Dataset excerpts
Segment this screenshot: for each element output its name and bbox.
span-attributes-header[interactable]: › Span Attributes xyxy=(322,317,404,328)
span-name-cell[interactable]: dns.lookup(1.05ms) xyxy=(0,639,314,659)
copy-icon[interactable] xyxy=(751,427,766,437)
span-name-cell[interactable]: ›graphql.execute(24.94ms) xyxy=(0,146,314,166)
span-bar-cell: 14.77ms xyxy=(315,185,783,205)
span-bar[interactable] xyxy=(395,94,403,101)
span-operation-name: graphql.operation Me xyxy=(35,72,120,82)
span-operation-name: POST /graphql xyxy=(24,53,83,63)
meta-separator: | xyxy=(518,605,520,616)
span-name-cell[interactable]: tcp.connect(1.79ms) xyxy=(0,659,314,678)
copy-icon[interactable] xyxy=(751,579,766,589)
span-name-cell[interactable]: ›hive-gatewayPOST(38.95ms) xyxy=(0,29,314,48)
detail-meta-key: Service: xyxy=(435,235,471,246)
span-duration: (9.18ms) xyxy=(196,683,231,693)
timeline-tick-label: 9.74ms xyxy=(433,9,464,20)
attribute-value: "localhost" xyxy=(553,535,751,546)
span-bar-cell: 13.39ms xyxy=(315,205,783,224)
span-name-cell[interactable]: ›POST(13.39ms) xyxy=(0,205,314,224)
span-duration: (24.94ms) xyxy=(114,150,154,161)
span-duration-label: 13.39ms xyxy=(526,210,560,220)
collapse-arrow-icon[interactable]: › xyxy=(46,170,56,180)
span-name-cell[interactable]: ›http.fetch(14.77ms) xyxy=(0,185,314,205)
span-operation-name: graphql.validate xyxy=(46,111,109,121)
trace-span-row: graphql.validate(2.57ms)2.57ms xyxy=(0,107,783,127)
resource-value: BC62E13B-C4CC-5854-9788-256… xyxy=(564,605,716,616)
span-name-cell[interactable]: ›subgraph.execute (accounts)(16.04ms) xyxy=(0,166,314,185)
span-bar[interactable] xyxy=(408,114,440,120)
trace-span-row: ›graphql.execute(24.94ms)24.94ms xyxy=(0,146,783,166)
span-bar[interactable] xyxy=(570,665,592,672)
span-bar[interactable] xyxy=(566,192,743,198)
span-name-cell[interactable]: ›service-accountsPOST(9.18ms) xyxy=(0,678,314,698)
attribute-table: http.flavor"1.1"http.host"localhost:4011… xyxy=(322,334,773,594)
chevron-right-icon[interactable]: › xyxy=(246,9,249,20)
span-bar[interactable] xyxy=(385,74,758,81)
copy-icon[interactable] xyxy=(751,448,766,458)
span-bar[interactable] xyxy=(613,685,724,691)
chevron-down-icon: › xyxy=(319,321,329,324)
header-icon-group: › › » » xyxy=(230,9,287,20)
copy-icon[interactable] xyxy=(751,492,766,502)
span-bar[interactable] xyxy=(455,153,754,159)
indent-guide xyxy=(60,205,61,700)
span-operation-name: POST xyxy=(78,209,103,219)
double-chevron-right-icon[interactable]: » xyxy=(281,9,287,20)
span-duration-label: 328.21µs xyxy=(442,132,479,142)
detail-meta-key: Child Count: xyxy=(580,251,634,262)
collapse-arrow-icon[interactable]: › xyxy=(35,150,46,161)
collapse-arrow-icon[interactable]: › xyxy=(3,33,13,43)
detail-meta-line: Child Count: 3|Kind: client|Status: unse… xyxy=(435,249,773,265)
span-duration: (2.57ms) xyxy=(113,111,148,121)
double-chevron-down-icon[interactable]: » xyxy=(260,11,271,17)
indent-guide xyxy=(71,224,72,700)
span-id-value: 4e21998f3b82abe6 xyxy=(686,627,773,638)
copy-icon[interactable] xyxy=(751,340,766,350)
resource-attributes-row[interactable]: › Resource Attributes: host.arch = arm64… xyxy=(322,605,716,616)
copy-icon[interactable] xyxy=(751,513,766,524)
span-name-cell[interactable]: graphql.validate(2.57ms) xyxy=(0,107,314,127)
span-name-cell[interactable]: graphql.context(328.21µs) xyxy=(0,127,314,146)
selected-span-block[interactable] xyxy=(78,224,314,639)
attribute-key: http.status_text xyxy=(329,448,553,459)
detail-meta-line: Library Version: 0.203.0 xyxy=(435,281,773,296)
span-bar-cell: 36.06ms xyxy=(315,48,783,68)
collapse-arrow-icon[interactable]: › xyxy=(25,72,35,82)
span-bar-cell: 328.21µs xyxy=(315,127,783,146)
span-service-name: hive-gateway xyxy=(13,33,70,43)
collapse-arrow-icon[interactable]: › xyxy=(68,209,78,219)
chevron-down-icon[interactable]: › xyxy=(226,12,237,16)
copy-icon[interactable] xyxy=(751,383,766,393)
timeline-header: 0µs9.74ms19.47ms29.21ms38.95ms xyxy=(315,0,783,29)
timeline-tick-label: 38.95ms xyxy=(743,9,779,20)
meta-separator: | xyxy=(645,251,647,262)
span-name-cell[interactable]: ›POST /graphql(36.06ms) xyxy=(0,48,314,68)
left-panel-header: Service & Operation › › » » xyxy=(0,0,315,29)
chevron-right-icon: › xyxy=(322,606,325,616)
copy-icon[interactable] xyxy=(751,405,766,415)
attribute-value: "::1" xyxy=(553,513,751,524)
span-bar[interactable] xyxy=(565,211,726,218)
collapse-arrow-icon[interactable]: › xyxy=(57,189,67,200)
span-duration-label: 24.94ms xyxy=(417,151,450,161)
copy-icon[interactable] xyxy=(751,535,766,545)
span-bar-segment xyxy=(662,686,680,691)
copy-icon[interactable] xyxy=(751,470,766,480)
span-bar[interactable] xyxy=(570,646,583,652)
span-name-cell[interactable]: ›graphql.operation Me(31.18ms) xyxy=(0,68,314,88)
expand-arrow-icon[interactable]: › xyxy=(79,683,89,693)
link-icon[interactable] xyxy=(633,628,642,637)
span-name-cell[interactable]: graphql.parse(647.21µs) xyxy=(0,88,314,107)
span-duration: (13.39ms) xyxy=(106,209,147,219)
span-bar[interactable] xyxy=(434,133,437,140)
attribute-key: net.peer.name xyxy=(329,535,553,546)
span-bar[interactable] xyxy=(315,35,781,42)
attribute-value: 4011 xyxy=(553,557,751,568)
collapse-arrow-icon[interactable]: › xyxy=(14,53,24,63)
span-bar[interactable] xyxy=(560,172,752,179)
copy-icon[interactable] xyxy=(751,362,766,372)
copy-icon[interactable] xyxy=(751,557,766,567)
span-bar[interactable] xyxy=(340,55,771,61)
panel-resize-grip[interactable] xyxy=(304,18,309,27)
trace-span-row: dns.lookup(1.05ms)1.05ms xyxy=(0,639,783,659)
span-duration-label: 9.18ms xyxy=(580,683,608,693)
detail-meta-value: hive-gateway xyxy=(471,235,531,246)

[ASSIGNMENT]
Count how many lines above include the word "chevron" and answer with that figure only.

[ANSWER SECTION]
6